Michael Thompson with Teresa Barker. A Ballantine Book, Random
House Publishing Group. 2004. Michael Thompson, a psychologist by training, has been a high school guidance counselor for many years. In this study, he employs both training and experience siding with the children as they struggle through school. Late in the book he quotes his mentor, a child psychiatrist, Alfred Flarsheim as saying "Every child is doing the best he or she can at every moment." This premise permeates the book; a book that shows that though school can be great for some children, it can be torture for those for whom school is a poor fit. Thompson echoes the sentiment of the children he has worked with who feel that the parents, having forgotten their own school experience, focus primarily on grades and neglect to consider that school encompasses much more than academics. Human beings are social animals, and we spend an enormous
amount of time developing and cultivating our interpersonal relationships.
For most children, friends are indeed the reason they get out of bed in
the morning, brush their teeth, get dressed, and head for the bus. School
“happens” to children. They
must go to school and have little say in how their studies are conducted.
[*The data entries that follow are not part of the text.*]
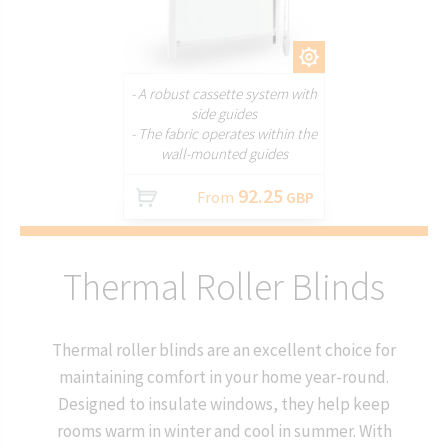
CUSTOMIZE
- A robust cassette system with
side guides
- The fabric operates within the
wall-mounted guides
92.25
From
GBP
Thermal Roller Blinds
Thermal roller blinds are an excellent choice for
maintaining comfort in your home year-round.
Designed to insulate windows, they help keep
rooms warm in winter and cool in summer. With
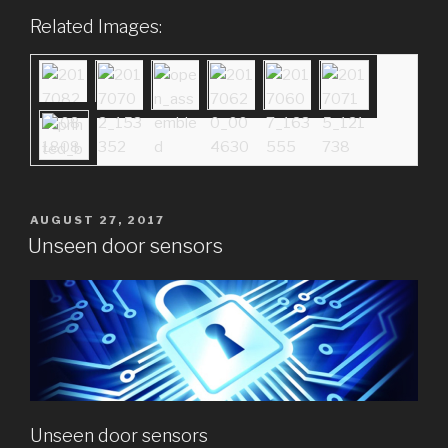
Related Images:
POSTED
AUGUST 27, 2017
ON
Unseen door sensors
Unseen door sensors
This, the author feels, sets up feelings of powerlessness and
resentment in many children. Indeed, the school experience may be so
difficult that many of today's parents repress their own experience of
school and, therefore, sadly lack the empathy they should have for their
struggling school-age children After twenty years of working. . . with parents and children,
I am convinced that one of the greatest barriers to helping children in
schools is the fact that parents don't have an accurate view of school.
It's paradoxical: since parents spent time in schools when they were kids,
they should, theoretically, have such information available. However, it
has been my experience that adults have lost touch with the texture and
meaning of their own educational experiences. As a result, children feel
that their parents are "out of it," that they don't understand.
Parents tend to focus on grades. . . Thompson
illustrates the difficulty a child can have in school by following the
experiences, in school and on into adulthood, of 9 students (one of whom
is one of his own children). These
examples also highlight the struggles of the children's parents. For
Thompson, there is nothing “wrong” with any of the children.
They are quite capable enough; school is the problem.
Thompson reminds the reader that school is an institution and, as
such, is designed to deal with large numbers of students, not the
individual student. Students
with individualistic ways of learning or coping can have great difficulty,
with problems in school that are not their fault.
Schooling should be adjusted to fit the child not the reverse.
The author recommends, for instance, "mental health days"
(days spent at home) for children who just need a break from the pressures
of school so they can reflect, adjust, and perhaps recover. Also,
there’s a lot more going on in school than academics and it is actually
those things that the children are most attentive to.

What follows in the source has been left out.